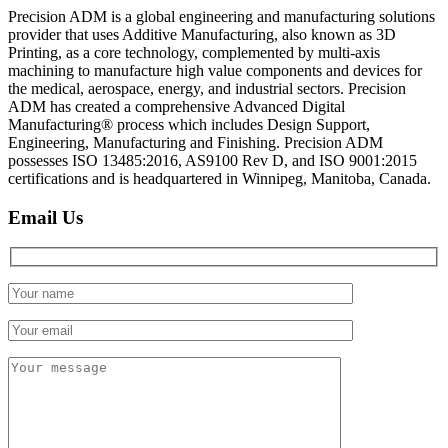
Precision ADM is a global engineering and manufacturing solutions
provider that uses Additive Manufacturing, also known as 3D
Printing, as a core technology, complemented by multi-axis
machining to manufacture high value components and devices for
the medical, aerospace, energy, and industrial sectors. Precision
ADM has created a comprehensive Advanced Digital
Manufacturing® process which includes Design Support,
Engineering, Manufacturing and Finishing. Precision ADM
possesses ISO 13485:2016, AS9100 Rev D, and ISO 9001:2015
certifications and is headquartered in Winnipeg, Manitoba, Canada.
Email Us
==
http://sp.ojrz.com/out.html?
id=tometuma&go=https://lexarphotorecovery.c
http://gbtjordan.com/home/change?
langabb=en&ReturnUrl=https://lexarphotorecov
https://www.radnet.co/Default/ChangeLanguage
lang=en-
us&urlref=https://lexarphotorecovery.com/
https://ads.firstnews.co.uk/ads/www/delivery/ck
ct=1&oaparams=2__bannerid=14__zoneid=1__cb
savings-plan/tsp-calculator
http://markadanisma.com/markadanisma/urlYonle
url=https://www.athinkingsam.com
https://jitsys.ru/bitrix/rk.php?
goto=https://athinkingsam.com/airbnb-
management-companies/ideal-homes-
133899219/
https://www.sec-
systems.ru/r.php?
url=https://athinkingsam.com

• **BRIEF**:
Transcribe the lines above between the line holding "http://gbtjordan.com/home/change?" and the line holding "url=https://athinkingsam.com", inclusive, exactly as they stand and with nothing added.

• **RESULT OF THIS EXERCISE**:
http://gbtjordan.com/home/change?
langabb=en&ReturnUrl=https://lexarphotorecov
https://www.radnet.co/Default/ChangeLanguage
lang=en-
us&urlref=https://lexarphotorecovery.com/
https://ads.firstnews.co.uk/ads/www/delivery/ck
ct=1&oaparams=2__bannerid=14__zoneid=1__cb
savings-plan/tsp-calculator
http://markadanisma.com/markadanisma/urlYonle
url=https://www.athinkingsam.com
https://jitsys.ru/bitrix/rk.php?
goto=https://athinkingsam.com/airbnb-
management-companies/ideal-homes-
133899219/
https://www.sec-
systems.ru/r.php?
url=https://athinkingsam.com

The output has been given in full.